**Problem description:** Write only the number of lines in the entries that hold the string "avaient".

**Information provided:**
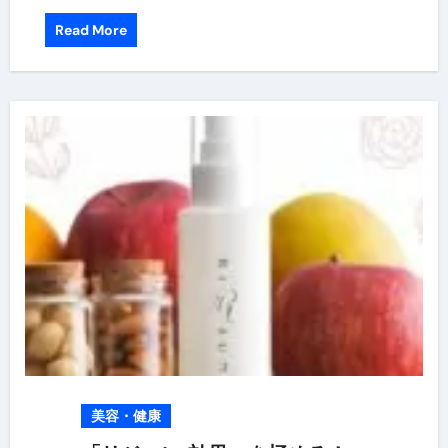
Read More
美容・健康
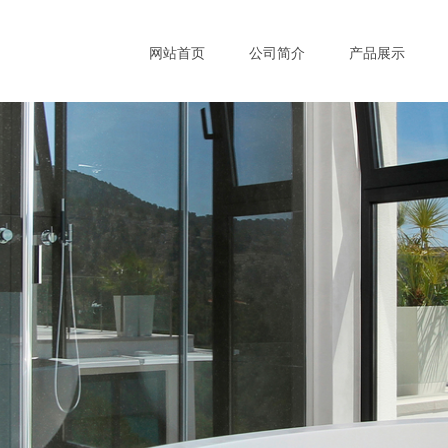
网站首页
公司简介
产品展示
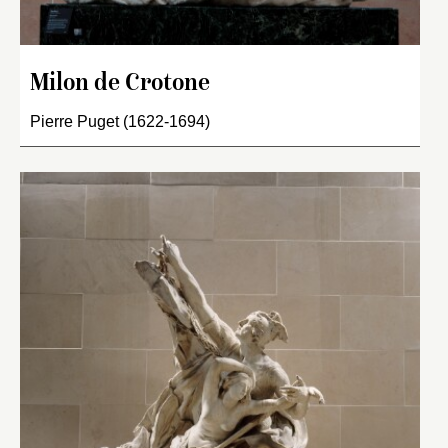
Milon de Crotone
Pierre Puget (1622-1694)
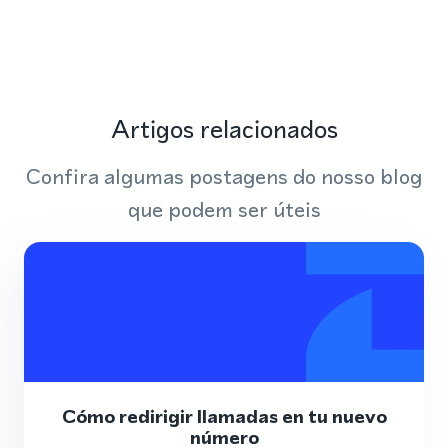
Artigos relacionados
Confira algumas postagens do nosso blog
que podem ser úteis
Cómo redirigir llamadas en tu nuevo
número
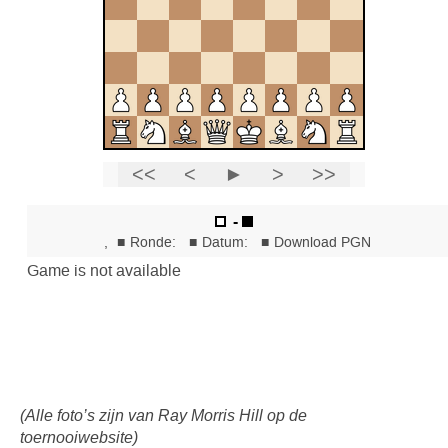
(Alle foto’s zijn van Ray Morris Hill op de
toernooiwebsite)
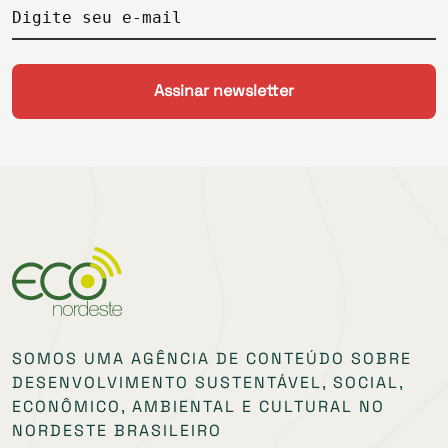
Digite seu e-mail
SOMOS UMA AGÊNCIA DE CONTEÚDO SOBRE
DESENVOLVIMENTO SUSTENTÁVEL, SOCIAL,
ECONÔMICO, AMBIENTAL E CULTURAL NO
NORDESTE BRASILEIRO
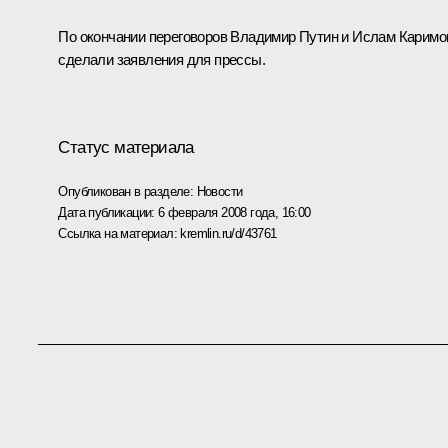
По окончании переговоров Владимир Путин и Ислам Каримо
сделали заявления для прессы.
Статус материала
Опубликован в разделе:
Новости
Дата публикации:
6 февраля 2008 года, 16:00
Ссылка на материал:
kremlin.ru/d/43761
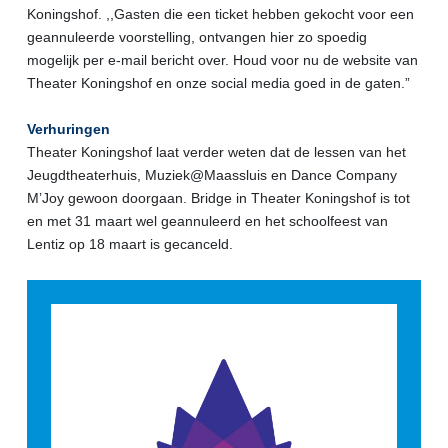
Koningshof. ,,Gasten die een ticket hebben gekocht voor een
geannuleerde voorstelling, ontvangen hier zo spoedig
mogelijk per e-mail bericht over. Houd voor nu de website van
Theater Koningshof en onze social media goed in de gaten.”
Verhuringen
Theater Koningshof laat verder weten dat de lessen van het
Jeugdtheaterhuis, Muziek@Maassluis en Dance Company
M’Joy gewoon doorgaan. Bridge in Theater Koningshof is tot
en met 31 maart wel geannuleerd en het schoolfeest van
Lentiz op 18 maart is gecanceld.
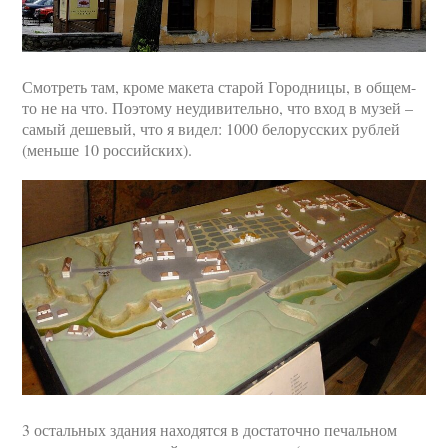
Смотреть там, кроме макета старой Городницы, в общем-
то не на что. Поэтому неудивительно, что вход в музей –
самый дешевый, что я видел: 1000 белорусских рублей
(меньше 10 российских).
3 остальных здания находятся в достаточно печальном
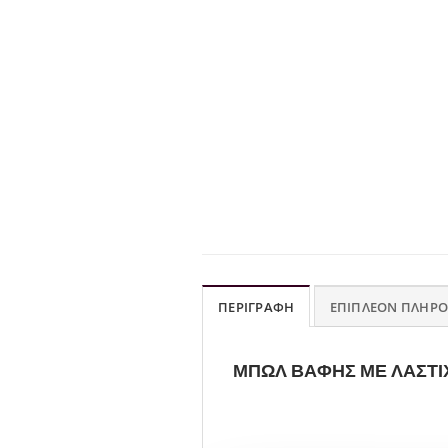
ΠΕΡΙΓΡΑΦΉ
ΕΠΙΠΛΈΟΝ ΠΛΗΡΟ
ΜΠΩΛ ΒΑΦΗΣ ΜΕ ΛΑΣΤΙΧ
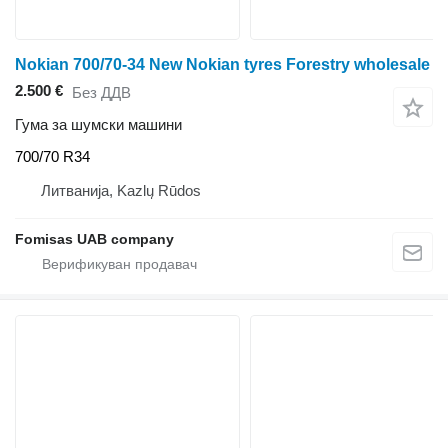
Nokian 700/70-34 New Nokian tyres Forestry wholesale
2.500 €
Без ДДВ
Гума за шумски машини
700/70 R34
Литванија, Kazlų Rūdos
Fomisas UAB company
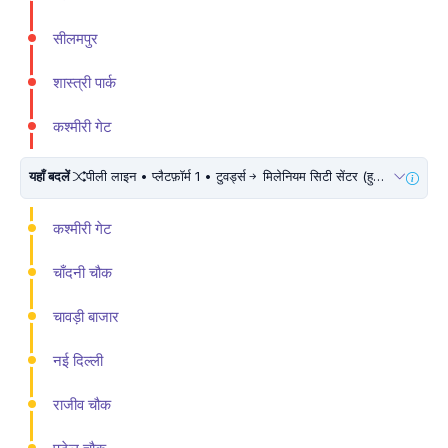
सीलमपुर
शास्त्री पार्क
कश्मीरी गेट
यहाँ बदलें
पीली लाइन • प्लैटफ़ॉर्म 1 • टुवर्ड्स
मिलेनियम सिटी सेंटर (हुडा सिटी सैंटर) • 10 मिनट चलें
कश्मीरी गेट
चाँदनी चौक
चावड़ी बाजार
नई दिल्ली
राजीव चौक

==

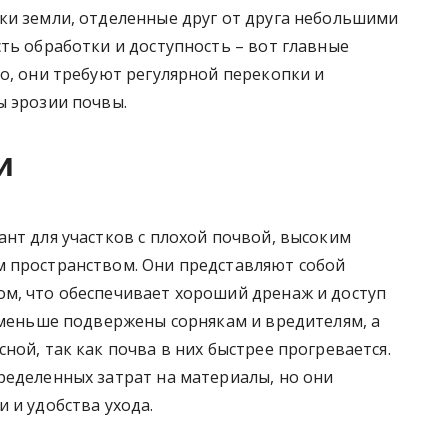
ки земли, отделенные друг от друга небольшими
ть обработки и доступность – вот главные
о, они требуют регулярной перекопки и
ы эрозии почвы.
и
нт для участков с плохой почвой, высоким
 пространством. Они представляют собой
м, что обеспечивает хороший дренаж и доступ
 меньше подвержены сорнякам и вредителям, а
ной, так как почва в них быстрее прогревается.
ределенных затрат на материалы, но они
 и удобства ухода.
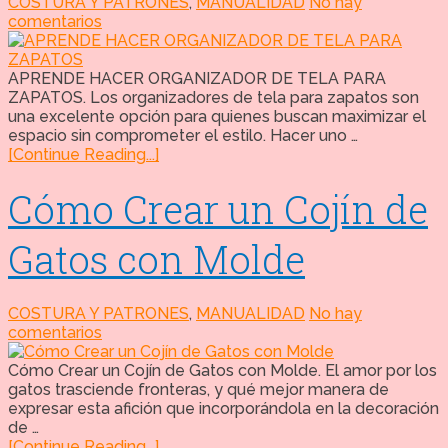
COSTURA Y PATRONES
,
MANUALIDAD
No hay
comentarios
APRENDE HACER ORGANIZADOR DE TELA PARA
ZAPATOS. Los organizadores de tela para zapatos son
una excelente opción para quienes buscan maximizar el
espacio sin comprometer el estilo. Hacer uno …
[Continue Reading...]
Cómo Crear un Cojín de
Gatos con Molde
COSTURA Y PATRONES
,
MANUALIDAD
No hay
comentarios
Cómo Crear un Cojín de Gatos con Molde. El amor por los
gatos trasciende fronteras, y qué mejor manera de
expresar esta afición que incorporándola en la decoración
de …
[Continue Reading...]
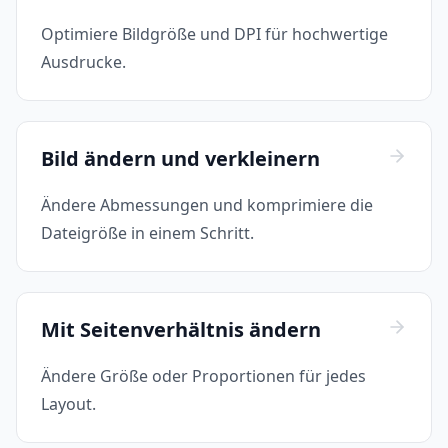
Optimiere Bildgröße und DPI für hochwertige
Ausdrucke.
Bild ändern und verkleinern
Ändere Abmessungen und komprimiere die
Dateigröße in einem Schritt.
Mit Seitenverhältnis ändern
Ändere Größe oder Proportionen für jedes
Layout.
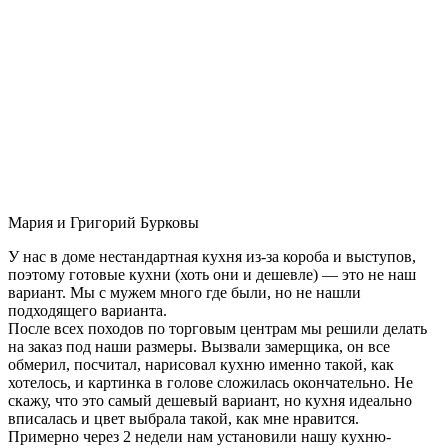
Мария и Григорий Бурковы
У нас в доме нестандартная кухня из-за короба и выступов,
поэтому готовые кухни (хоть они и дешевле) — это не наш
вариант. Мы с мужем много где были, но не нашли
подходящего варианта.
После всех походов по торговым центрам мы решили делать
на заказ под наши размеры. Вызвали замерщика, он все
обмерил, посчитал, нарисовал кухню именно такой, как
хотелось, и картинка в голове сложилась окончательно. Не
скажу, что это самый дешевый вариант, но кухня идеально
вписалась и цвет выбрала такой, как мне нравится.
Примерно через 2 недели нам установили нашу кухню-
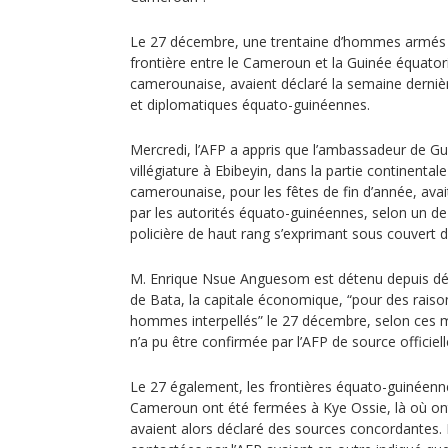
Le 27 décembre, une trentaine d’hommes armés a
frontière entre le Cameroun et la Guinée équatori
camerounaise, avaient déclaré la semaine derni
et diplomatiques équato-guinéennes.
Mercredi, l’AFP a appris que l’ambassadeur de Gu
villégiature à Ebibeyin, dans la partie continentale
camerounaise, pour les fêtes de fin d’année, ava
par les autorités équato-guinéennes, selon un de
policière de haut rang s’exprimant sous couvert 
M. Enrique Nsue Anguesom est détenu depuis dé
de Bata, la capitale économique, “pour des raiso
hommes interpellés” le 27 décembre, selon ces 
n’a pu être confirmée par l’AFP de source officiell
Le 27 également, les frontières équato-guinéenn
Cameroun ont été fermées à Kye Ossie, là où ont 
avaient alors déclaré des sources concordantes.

**Output for this task:** 2